Start of Exercise inputs

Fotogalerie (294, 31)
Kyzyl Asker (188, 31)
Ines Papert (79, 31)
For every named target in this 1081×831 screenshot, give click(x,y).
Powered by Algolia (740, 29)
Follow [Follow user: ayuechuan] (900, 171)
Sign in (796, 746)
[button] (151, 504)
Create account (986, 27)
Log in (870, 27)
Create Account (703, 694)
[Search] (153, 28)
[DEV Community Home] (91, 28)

End of Exercise inputs
Start of Exercise inputs

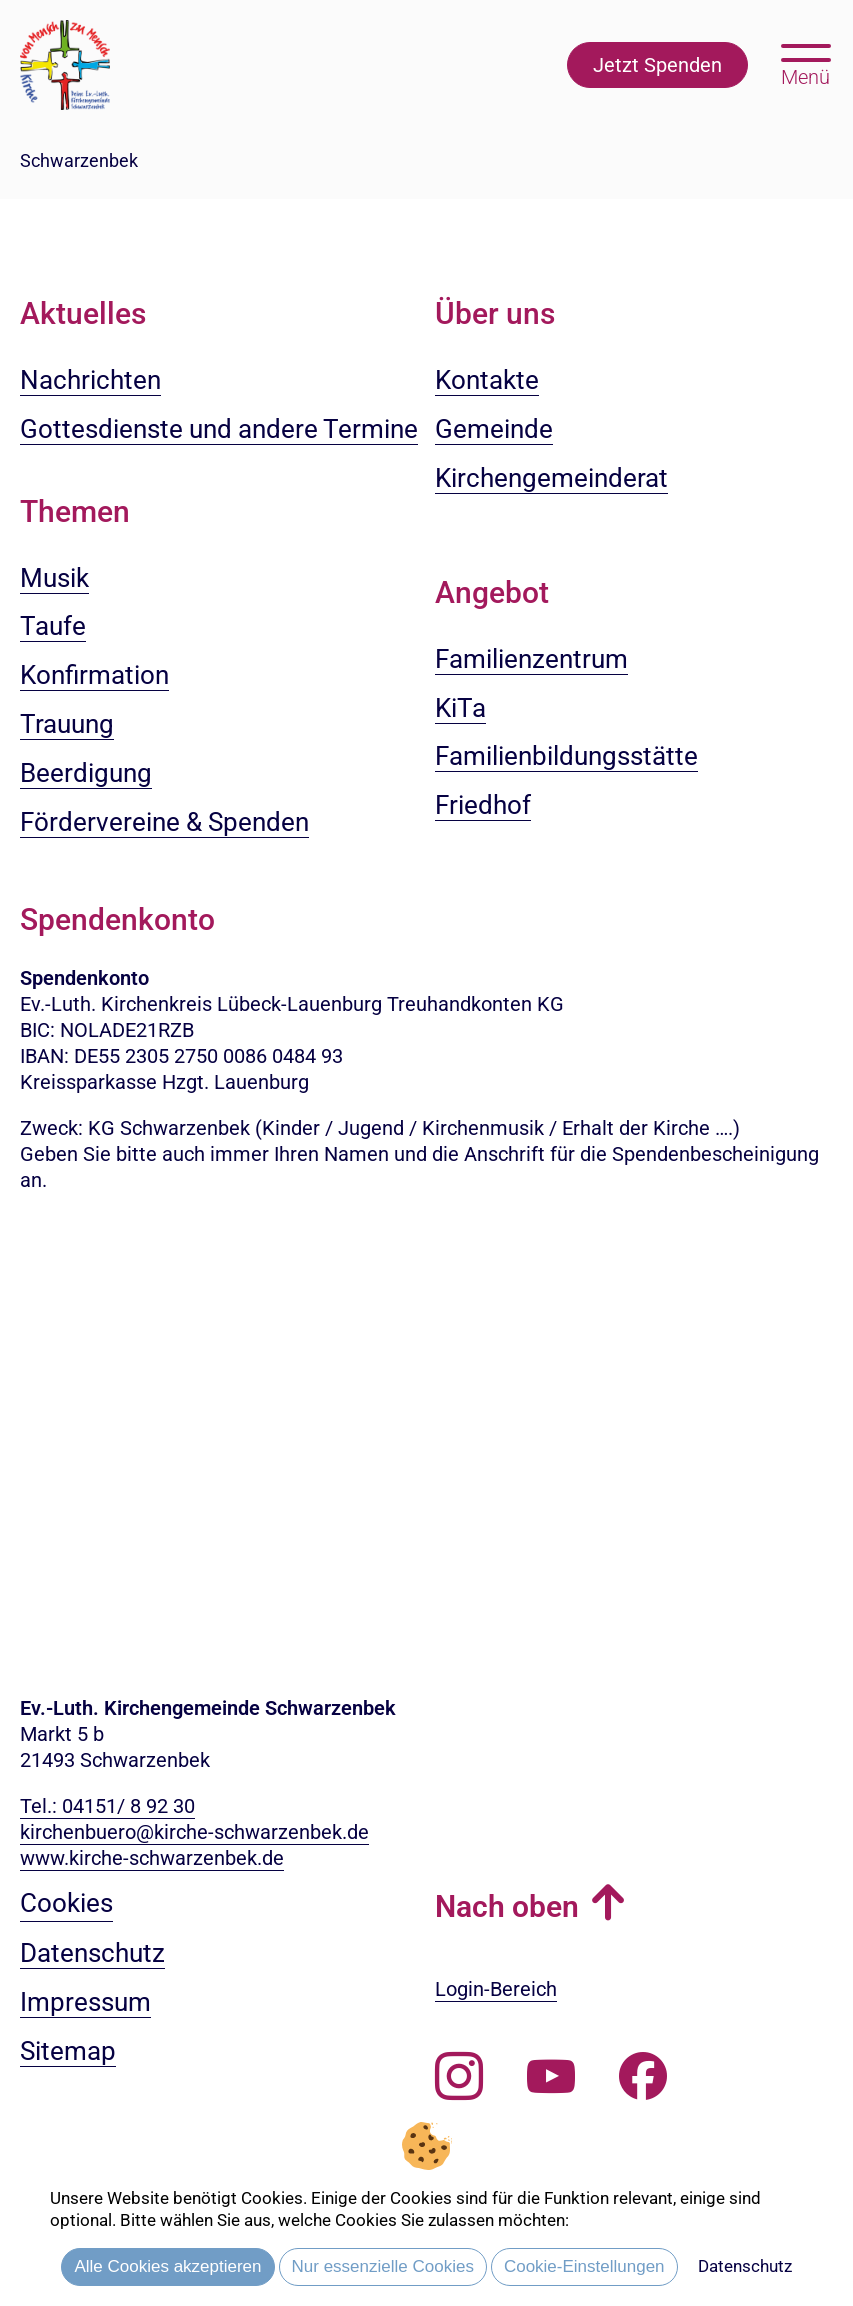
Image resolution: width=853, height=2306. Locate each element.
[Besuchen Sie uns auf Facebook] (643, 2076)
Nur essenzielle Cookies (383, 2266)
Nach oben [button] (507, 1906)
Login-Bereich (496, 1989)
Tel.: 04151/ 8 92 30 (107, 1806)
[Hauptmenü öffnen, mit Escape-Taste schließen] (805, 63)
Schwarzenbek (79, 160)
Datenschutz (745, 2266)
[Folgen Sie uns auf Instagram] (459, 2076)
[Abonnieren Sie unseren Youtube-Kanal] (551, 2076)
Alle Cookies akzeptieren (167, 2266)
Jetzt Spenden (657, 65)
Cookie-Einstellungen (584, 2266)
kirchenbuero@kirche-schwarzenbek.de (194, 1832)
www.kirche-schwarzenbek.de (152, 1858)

End of Exercise inputs
Start of Exercise inputs

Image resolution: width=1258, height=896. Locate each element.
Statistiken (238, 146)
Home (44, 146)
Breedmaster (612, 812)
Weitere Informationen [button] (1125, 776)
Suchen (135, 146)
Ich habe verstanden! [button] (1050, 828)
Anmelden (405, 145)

End of Exercise inputs

Exercise:
Could you repeat exactly the lines in the listing above from the one with "Create account (986, 27)" down to the one with "[DEV Community Home] (91, 28)"? Include both of those lines.

Result below:
Create account (986, 27)
Log in (870, 27)
Create Account (703, 694)
[Search] (153, 28)
[DEV Community Home] (91, 28)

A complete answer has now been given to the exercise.